Consider a new bucket ‘mehul-emr-serverless-demo1‘ and we create three folders inside it - ‘logs’, ‘input_data’ and ‘script’.
- We upload the following ‘orders.csv’ file into ‘input_data‘ folder.
- We upload the following PySpark code file ‘application_orders.py‘ into the ‘script‘ folder.
- This code reads the data from the input path, counts the number of each ‘order_status‘ and writes the data in Parquet format at the output S3 path.
- We submit a batch job run by providing the runtime role (IAM role and policies) and providing access to the S3 bucket. We also provide the script location, inside the arguments for which, we provide the input path and the output path.
- Once we submit the job, the application gets started and begins provisioning the required resources.
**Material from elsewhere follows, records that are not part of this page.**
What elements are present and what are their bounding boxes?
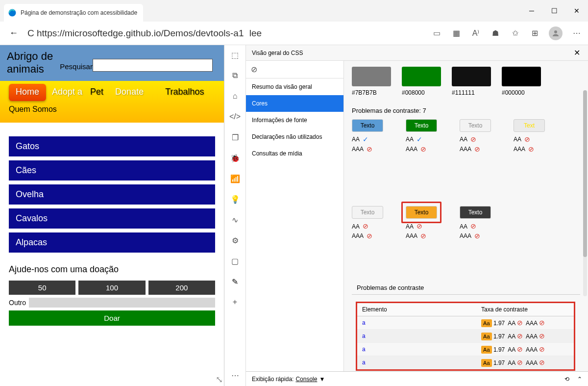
drawer-collapse-icon[interactable]: ⌃: [577, 376, 582, 383]
page-header: Abrigo de animais Pesquisar: [0, 45, 224, 81]
application-icon[interactable]: ▢: [229, 255, 241, 267]
menu-media[interactable]: Consultas de mídia: [246, 145, 343, 162]
contrast-item[interactable]: TextAA⊘AAA⊘: [514, 119, 545, 154]
donate-heading: Ajude-nos com uma doação: [9, 264, 215, 275]
category-item[interactable]: Alpacas: [9, 232, 215, 253]
css-overview-content: #7B7B7B #008000 #111111 #000000 Problema…: [344, 61, 588, 371]
console-icon[interactable]: ❐: [229, 131, 241, 143]
lighthouse-icon[interactable]: 💡: [229, 193, 241, 205]
devtools-rail: ⬚ ⧉ ⌂ </> ❐ 🐞 📶 💡 ∿ ⚙ ▢ ✎ + ⋯: [224, 45, 246, 386]
drawer-dropdown-icon[interactable]: ▼: [319, 376, 325, 383]
nav-jobs[interactable]: Trabalhos: [159, 83, 210, 101]
more-icon[interactable]: ⋯: [571, 28, 582, 39]
rendered-page: Abrigo de animais Pesquisar Home Adopt a…: [0, 45, 224, 386]
col-element: Elemento: [357, 303, 476, 316]
col-ratio: Taxa de contraste: [476, 303, 574, 316]
category-item[interactable]: Cavalos: [9, 208, 215, 229]
category-item[interactable]: Gatos: [9, 136, 215, 156]
css-overview-icon[interactable]: ✎: [229, 276, 241, 287]
screen-icon[interactable]: ▭: [431, 28, 442, 39]
url-suffix: lee: [249, 28, 262, 38]
other-amount-input[interactable]: [29, 298, 215, 308]
color-swatch[interactable]: #000000: [502, 67, 541, 96]
url-toolbar: ▭ ▦ A⁾ ☗ ✩ ⊞ ⋯: [431, 26, 582, 40]
svg-point-1: [554, 30, 557, 33]
nav-about[interactable]: Quem Somos: [0, 101, 66, 118]
device-icon[interactable]: ⧉: [229, 70, 241, 81]
settings-icon[interactable]: ⚙: [229, 234, 241, 246]
collections-icon[interactable]: ⊞: [529, 28, 540, 39]
url-value: https://microsoftedge.github.io/Demos/de…: [37, 28, 244, 38]
other-label: Outro: [9, 299, 26, 307]
search-input[interactable]: [93, 59, 213, 72]
window-controls: ─ ☐ ✕: [520, 0, 588, 22]
minimize-button[interactable]: ─: [520, 0, 543, 22]
reader-icon[interactable]: ☗: [490, 28, 501, 39]
devtools-panel: Visão geral do CSS ✕ ⊘ Resumo da visão g…: [246, 45, 588, 386]
menu-fonts[interactable]: Informações de fonte: [246, 112, 343, 129]
url-prefix: C: [27, 28, 34, 38]
table-row[interactable]: aAa 1.97 AA ⊘ AAA ⊘: [357, 356, 574, 369]
drawer-tab[interactable]: Console: [295, 376, 317, 383]
donate-submit-button[interactable]: Doar: [9, 310, 215, 326]
nav-home[interactable]: Home: [9, 84, 46, 101]
site-title-line2: animais: [7, 63, 53, 76]
issues-icon[interactable]: 🐞: [229, 152, 241, 164]
devtools-drawer: Exibição rápida: Console ▼ ⟲ ⌃: [246, 371, 588, 386]
drawer-label: Exibição rápida:: [252, 376, 294, 383]
panel-close-icon[interactable]: ✕: [572, 46, 582, 59]
color-swatch[interactable]: #111111: [452, 67, 491, 96]
nav-donate[interactable]: Donate: [109, 83, 149, 101]
inspect-icon[interactable]: ⬚: [229, 49, 241, 61]
table-row[interactable]: aAa 1.97 AA ⊘ AAA ⊘: [357, 330, 574, 343]
table-row[interactable]: aAa 1.97 AA ⊘ AAA ⊘: [357, 316, 574, 330]
contrast-item[interactable]: TextoAA✓AAA⊘: [406, 119, 437, 154]
url-bar: ← C https://microsoftedge.github.io/Demo…: [0, 22, 588, 45]
donate-amount-button[interactable]: 100: [78, 281, 145, 295]
maximize-button[interactable]: ☐: [543, 0, 565, 22]
qr-icon[interactable]: ▦: [451, 28, 462, 39]
category-list: Gatos Cães Ovelha Cavalos Alpacas: [0, 123, 224, 261]
menu-summary[interactable]: Resumo da visão geral: [246, 78, 343, 95]
read-aloud-icon[interactable]: A⁾: [470, 28, 481, 39]
contrast-item[interactable]: TextoAA⊘AAA⊘: [406, 206, 437, 241]
drawer-issues-icon[interactable]: ⟲: [564, 376, 569, 383]
contrast-item[interactable]: TextoAA⊘AAA⊘: [352, 206, 383, 241]
main-nav: Home Adopt a Pet Donate Trabalhos Quem S…: [0, 81, 224, 123]
scrollbar[interactable]: [583, 90, 587, 296]
add-panel-icon[interactable]: +: [229, 296, 241, 308]
contrast-item[interactable]: TextoAA✓AAA⊘: [352, 119, 383, 154]
clear-icon[interactable]: ⊘: [246, 61, 343, 78]
table-row[interactable]: aAa 1.97 AA ⊘ AAA ⊘: [357, 343, 574, 356]
donate-amount-button[interactable]: 50: [9, 281, 75, 295]
contrast-table-title: Problemas de contraste: [352, 280, 580, 295]
network-icon[interactable]: 📶: [229, 173, 241, 184]
url-field[interactable]: C https://microsoftedge.github.io/Demos/…: [27, 28, 431, 39]
tab-title: Página de demonstração com acessibilidad…: [21, 9, 137, 16]
avatar[interactable]: [549, 26, 563, 40]
search-label: Pesquisar: [60, 62, 93, 71]
menu-unused[interactable]: Declarações não utilizados: [246, 129, 343, 145]
sources-icon[interactable]: </>: [229, 111, 241, 123]
resize-handle-icon[interactable]: ⤡: [216, 374, 223, 385]
contrast-heading: Problemas de contraste: 7: [352, 107, 580, 114]
close-button[interactable]: ✕: [565, 0, 588, 22]
contrast-item[interactable]: TextoAA⊘AAA⊘: [460, 119, 491, 154]
nav-pet[interactable]: Pet: [84, 83, 109, 101]
devtools-header: Visão geral do CSS ✕: [246, 45, 588, 61]
color-swatch[interactable]: #7B7B7B: [352, 67, 391, 96]
color-swatch[interactable]: #008000: [402, 67, 441, 96]
elements-icon[interactable]: ⌂: [229, 90, 241, 102]
contrast-item[interactable]: TextoAA⊘AAA⊘: [460, 206, 491, 241]
nav-adopt[interactable]: Adopt a: [46, 83, 88, 101]
category-item[interactable]: Ovelha: [9, 184, 215, 205]
more-tools-icon[interactable]: ⋯: [229, 369, 241, 381]
back-button[interactable]: ←: [6, 26, 22, 41]
performance-icon[interactable]: ∿: [229, 214, 241, 226]
favorite-icon[interactable]: ✩: [510, 28, 520, 39]
menu-colors[interactable]: Cores: [246, 95, 343, 112]
category-item[interactable]: Cães: [9, 160, 215, 180]
browser-tab[interactable]: Página de demonstração com acessibilidad…: [4, 4, 143, 22]
donate-amount-button[interactable]: 200: [148, 281, 215, 295]
contrast-grid: TextoAA✓AAA⊘TextoAA✓AAA⊘TextoAA⊘AAA⊘Text…: [352, 119, 580, 270]
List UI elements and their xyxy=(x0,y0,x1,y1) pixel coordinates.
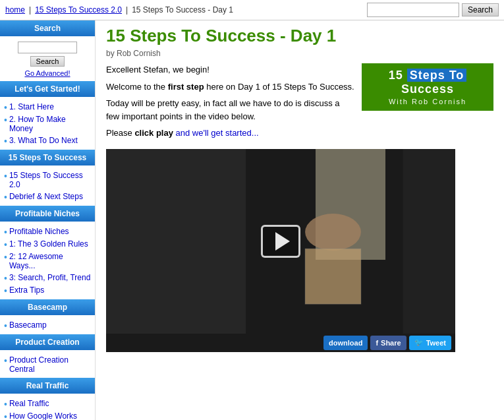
facebook-icon: f xyxy=(376,339,378,347)
sidebar-item-3-golden[interactable]: • 1: The 3 Golden Rules xyxy=(4,238,91,251)
click-play-after: and we'll get started... xyxy=(176,128,259,138)
breadcrumb-sep2: | xyxy=(126,5,128,15)
sidebar-item-how-make-money[interactable]: • 2. How To Make Money xyxy=(4,113,91,135)
sidebar-item-start-here[interactable]: • 1. Start Here xyxy=(4,101,91,113)
bullet-icon: • xyxy=(4,240,7,249)
logo-box: 15 Steps To Success With Rob Cornish xyxy=(362,63,493,111)
top-search-button[interactable]: Search xyxy=(462,3,499,16)
logo-steps-blue: Steps To xyxy=(407,69,467,82)
svg-point-2 xyxy=(305,214,361,251)
sidebar-basecamp-header: Basecamp xyxy=(0,299,95,315)
bullet-icon: • xyxy=(4,412,7,420)
sidebar-item-real-traffic[interactable]: • Real Traffic xyxy=(4,398,91,410)
breadcrumb-link1[interactable]: 15 Steps To Success 2.0 xyxy=(35,5,122,15)
sidebar-product-items: • Product Creation Central xyxy=(0,351,95,378)
sidebar-15steps-items: • 15 Steps To Success 2.0 • Debrief & Ne… xyxy=(0,167,95,206)
sidebar-traffic-header: Real Traffic xyxy=(0,378,95,394)
bullet-icon: • xyxy=(4,286,7,295)
page-title: 15 Steps To Success - Day 1 xyxy=(106,26,493,46)
top-search-input[interactable] xyxy=(367,3,459,17)
sidebar-basecamp-items: • Basecamp xyxy=(0,316,95,334)
bullet-icon: • xyxy=(4,253,7,262)
breadcrumb-home[interactable]: home xyxy=(5,5,25,15)
sidebar-search-input[interactable] xyxy=(18,42,77,53)
bullet-icon: • xyxy=(4,193,7,202)
sidebar: Search Search Go Advanced! Let's Get Sta… xyxy=(0,20,96,420)
sidebar-item-debrief[interactable]: • Debrief & Next Steps xyxy=(4,191,91,203)
sidebar-item-search-profit[interactable]: • 3: Search, Profit, Trend xyxy=(4,272,91,284)
svg-rect-6 xyxy=(403,149,456,334)
bullet-icon: • xyxy=(4,103,7,112)
intro-para-3: Please click play and we'll get started.… xyxy=(106,127,355,140)
author-line: by Rob Cornish xyxy=(106,49,493,58)
top-search-area: Search xyxy=(367,3,499,17)
sidebar-lets-get-started-items: • 1. Start Here • 2. How To Make Money •… xyxy=(0,98,95,150)
sidebar-lets-get-started-header: Let's Get Started! xyxy=(0,81,95,97)
main-content: 15 Steps To Success - Day 1 by Rob Corni… xyxy=(96,20,504,420)
intro-text: Excellent Stefan, we begin! Welcome to t… xyxy=(106,63,355,144)
bullet-icon: • xyxy=(4,171,7,181)
sidebar-profitable-items: • Profitable Niches • 1: The 3 Golden Ru… xyxy=(0,223,95,299)
breadcrumb-current: 15 Steps To Success - Day 1 xyxy=(132,5,233,15)
sidebar-search-box: Search Go Advanced! xyxy=(0,38,95,81)
sidebar-traffic-items: • Real Traffic • How Google Works • Gues… xyxy=(0,395,95,420)
logo-bottom-line: With Rob Cornish xyxy=(368,98,487,105)
intro-para-2: Today will be pretty easy, in fact all w… xyxy=(106,97,355,123)
svg-rect-5 xyxy=(106,149,246,334)
facebook-share-button[interactable]: f Share xyxy=(370,336,406,350)
bullet-icon: • xyxy=(4,227,7,237)
breadcrumb-bar: home | 15 Steps To Success 2.0 | 15 Step… xyxy=(0,0,504,20)
tweet-label: Tweet xyxy=(426,339,446,347)
sidebar-item-what-to-do[interactable]: • 3. What To Do Next xyxy=(4,135,91,147)
greeting-para: Excellent Stefan, we begin! xyxy=(106,63,355,76)
bullet-icon: • xyxy=(4,274,7,283)
logo-top-line: 15 Steps To Success xyxy=(368,69,487,96)
tweet-bird-icon: 🐦 xyxy=(414,338,424,347)
sidebar-search-button[interactable]: Search xyxy=(30,56,65,67)
sidebar-item-15steps-2[interactable]: • 15 Steps To Success 2.0 xyxy=(4,169,91,191)
bullet-icon: • xyxy=(4,356,7,365)
bullet-icon: • xyxy=(4,136,7,146)
bullet-icon: • xyxy=(4,115,7,125)
share-label: Share xyxy=(381,339,401,347)
bullet-icon: • xyxy=(4,400,7,409)
sidebar-item-12-awesome[interactable]: • 2: 12 Awesome Ways... xyxy=(4,251,91,272)
sidebar-15steps-header: 15 Steps To Success xyxy=(0,150,95,165)
svg-rect-3 xyxy=(305,249,361,304)
bullet-icon: • xyxy=(4,321,7,330)
layout: Search Search Go Advanced! Let's Get Sta… xyxy=(0,20,504,420)
intro-section: Excellent Stefan, we begin! Welcome to t… xyxy=(106,63,493,144)
sidebar-item-profitable-niches[interactable]: • Profitable Niches xyxy=(4,225,91,238)
breadcrumb-sep1: | xyxy=(29,5,31,15)
video-bottom-bar: download f Share 🐦 Tweet xyxy=(106,334,455,352)
sidebar-item-product-central[interactable]: • Product Creation Central xyxy=(4,354,91,375)
sidebar-product-header: Product Creation xyxy=(0,334,95,350)
sidebar-go-advanced-link[interactable]: Go Advanced! xyxy=(5,69,90,77)
sidebar-item-extra-tips[interactable]: • Extra Tips xyxy=(4,284,91,297)
sidebar-search-header: Search xyxy=(0,20,95,36)
sidebar-item-basecamp[interactable]: • Basecamp xyxy=(4,319,91,332)
play-button[interactable] xyxy=(261,225,300,258)
sidebar-profitable-header: Profitable Niches xyxy=(0,206,95,222)
video-placeholder xyxy=(106,149,455,334)
sidebar-item-google-works[interactable]: • How Google Works xyxy=(4,410,91,420)
tweet-button[interactable]: 🐦 Tweet xyxy=(409,336,451,350)
first-step-bold: first step xyxy=(168,82,204,92)
download-button[interactable]: download xyxy=(323,336,368,350)
click-play-bold: click play xyxy=(134,128,173,138)
intro-para-1: Welcome to the first step here on Day 1 … xyxy=(106,80,355,94)
video-player[interactable] xyxy=(106,149,455,334)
We can see that the job ran successfully.
- Inside our bucket, the ‘output_data‘ folder gets created and gets populated with the required Parquet files.
- The ‘logs‘ folder also gets populated with the output logs.
- The ‘stdout.gz‘ object shows the output that gets printed on the driver.
Interactive Workloads
- Now, secondly, we want to create an interactive workload application named ‘demo_spark_application2‘. Note that interactive jobs come with pre-initialized capacity.
Since we can use both batch and interactive jobs in interactive workloads, we will submit a batch job first.
We submit a new output folder ‘output_data_2‘ in script arguments.
- The batch job inside interactive job cluster application also ran successfully.
- The ‘output_data_2‘ folder gets populated with Parquet files as expected.
- We will run an interactive notebook with our interactive cluster now. We create a new studio with interactive workloads option.
- A cluster gets attached to the workspace for interactive analysis, by default. This implies that when we run consecutive jobs, there is no delay in acquiring resources, unlike with batch jobs.
- Now, we can begin using the interactive notebooks, which allow us to collaboratively analyze data and run Spark jobs in a user-friendly interface.
- After reading the dataframe, we convert it into a temporary view and run the Spark SQL command to calculate the count of each ‘order_status‘ in our ‘orders‘ data.
Conclusion
By exploring both EC2-based and serverless EMR setups, we've seen how scalable and cost-efficient data processing can be achieved on AWS. Whether you're building one-off batch pipelines or working interactively with large datasets, EMR provides the control, flexibility, and power needed for modern big data workloads.